■ Task to carry out: Copy the lines below exactly. Start at the first and finish with the line containing "Die Kooperation mit".

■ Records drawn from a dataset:
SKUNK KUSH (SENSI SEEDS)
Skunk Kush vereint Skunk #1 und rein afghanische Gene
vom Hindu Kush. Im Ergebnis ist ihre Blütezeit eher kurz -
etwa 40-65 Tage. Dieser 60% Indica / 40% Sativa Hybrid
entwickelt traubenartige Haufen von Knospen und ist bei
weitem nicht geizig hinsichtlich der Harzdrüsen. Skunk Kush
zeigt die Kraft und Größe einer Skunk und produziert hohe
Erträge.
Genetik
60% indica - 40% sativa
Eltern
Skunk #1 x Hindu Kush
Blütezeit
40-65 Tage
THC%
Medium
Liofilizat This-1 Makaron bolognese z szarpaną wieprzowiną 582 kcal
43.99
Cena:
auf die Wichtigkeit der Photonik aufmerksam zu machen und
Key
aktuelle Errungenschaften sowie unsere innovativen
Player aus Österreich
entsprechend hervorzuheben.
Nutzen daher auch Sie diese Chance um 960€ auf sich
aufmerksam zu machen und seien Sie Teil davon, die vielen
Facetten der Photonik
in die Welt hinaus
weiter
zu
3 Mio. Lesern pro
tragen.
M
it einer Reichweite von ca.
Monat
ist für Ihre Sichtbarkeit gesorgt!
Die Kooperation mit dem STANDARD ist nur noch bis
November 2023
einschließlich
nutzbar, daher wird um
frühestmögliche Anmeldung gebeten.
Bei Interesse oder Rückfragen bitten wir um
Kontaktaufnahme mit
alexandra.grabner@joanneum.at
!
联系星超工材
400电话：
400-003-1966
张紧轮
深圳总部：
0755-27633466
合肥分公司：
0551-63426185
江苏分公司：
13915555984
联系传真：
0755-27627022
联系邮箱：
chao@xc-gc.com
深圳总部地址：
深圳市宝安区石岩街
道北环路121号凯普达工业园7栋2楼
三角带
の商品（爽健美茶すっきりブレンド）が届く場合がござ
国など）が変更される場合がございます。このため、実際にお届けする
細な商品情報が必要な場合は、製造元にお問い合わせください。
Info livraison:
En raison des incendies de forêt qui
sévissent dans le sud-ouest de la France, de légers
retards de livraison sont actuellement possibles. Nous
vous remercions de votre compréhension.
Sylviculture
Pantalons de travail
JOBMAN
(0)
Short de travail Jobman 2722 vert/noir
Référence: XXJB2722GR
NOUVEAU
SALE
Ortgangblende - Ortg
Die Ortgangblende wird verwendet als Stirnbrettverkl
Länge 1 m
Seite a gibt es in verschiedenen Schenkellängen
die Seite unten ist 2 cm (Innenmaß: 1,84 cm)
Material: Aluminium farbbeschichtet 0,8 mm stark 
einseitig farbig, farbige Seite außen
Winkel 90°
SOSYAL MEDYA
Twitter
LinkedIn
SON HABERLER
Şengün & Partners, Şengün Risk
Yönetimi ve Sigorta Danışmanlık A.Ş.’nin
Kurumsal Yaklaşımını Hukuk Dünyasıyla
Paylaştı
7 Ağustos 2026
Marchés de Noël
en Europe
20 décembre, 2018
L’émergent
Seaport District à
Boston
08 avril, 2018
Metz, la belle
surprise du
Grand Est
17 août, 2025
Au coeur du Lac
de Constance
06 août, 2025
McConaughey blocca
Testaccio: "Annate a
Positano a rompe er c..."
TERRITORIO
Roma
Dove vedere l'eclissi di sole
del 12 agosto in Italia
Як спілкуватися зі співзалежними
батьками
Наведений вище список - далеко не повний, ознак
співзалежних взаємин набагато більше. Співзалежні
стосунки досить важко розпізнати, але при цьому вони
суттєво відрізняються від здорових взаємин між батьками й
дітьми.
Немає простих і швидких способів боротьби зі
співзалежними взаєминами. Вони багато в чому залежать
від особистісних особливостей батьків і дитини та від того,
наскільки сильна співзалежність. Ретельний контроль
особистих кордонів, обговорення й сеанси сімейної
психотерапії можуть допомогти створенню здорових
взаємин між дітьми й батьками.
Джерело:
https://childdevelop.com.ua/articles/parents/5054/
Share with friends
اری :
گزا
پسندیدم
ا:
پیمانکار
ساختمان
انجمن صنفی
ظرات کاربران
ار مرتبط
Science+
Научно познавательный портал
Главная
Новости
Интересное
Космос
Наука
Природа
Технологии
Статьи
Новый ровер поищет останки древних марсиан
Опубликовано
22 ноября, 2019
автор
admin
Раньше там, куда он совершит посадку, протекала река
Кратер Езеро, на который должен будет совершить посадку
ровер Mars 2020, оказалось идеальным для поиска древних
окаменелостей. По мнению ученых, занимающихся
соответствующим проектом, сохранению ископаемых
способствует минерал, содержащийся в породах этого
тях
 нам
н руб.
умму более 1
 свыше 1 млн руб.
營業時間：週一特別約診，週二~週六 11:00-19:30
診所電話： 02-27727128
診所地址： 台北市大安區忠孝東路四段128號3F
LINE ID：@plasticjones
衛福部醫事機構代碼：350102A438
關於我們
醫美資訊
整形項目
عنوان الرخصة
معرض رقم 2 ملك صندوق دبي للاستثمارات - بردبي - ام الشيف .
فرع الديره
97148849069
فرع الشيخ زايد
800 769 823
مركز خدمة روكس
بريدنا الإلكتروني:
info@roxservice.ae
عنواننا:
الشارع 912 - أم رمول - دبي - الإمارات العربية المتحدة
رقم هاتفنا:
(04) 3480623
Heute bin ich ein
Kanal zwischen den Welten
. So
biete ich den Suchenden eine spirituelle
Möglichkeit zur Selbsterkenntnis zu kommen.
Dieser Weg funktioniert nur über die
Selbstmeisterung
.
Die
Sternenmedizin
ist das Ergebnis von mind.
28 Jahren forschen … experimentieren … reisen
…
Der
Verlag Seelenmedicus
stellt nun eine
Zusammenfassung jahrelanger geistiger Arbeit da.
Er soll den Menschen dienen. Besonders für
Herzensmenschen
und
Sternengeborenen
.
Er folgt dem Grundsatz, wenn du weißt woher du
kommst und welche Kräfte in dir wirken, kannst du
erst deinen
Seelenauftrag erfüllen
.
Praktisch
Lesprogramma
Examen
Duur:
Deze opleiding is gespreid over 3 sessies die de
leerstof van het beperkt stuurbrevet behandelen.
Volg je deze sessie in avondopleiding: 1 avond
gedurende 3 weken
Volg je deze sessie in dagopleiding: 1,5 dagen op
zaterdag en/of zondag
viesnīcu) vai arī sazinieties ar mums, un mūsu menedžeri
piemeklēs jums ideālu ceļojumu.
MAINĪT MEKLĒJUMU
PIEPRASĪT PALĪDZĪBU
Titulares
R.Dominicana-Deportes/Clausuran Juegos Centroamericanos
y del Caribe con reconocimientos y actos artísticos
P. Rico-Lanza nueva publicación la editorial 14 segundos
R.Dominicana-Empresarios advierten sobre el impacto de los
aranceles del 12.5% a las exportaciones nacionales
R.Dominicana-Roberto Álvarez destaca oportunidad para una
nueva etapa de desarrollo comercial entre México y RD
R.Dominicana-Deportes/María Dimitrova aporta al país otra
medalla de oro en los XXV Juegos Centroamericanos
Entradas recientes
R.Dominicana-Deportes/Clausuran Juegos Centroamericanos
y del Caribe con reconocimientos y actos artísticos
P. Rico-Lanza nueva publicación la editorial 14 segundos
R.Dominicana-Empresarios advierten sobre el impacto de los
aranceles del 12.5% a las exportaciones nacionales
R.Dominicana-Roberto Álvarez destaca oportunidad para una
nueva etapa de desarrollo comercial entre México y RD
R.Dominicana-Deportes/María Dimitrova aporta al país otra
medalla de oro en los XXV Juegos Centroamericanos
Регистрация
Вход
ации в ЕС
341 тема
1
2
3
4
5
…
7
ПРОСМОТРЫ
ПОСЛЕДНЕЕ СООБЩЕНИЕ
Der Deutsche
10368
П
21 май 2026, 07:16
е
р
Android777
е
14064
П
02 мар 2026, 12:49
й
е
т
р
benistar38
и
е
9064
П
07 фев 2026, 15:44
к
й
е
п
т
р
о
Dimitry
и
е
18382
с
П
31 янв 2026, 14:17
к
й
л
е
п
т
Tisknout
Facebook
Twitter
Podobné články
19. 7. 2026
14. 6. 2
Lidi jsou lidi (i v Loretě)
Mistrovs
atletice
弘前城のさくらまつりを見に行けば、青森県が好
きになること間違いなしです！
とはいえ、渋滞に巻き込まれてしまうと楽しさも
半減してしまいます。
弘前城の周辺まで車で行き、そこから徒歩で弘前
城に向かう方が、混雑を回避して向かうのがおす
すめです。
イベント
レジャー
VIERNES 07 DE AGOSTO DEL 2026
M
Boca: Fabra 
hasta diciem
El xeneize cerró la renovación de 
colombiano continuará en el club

■ Exercise response:
SKUNK KUSH (SENSI SEEDS)
Skunk Kush vereint Skunk #1 und rein afghanische Gene
vom Hindu Kush. Im Ergebnis ist ihre Blütezeit eher kurz -
etwa 40-65 Tage. Dieser 60% Indica / 40% Sativa Hybrid
entwickelt traubenartige Haufen von Knospen und ist bei
weitem nicht geizig hinsichtlich der Harzdrüsen. Skunk Kush
zeigt die Kraft und Größe einer Skunk und produziert hohe
Erträge.
Genetik
60% indica - 40% sativa
Eltern
Skunk #1 x Hindu Kush
Blütezeit
40-65 Tage
THC%
Medium
Liofilizat This-1 Makaron bolognese z szarpaną wieprzowiną 582 kcal
43.99
Cena:
auf die Wichtigkeit der Photonik aufmerksam zu machen und
Key
aktuelle Errungenschaften sowie unsere innovativen
Player aus Österreich
entsprechend hervorzuheben.
Nutzen daher auch Sie diese Chance um 960€ auf sich
aufmerksam zu machen und seien Sie Teil davon, die vielen
Facetten der Photonik
in die Welt hinaus
weiter
zu
3 Mio. Lesern pro
tragen.
M
it einer Reichweite von ca.
Monat
ist für Ihre Sichtbarkeit gesorgt!
Die Kooperation mit dem STANDARD ist nur noch bis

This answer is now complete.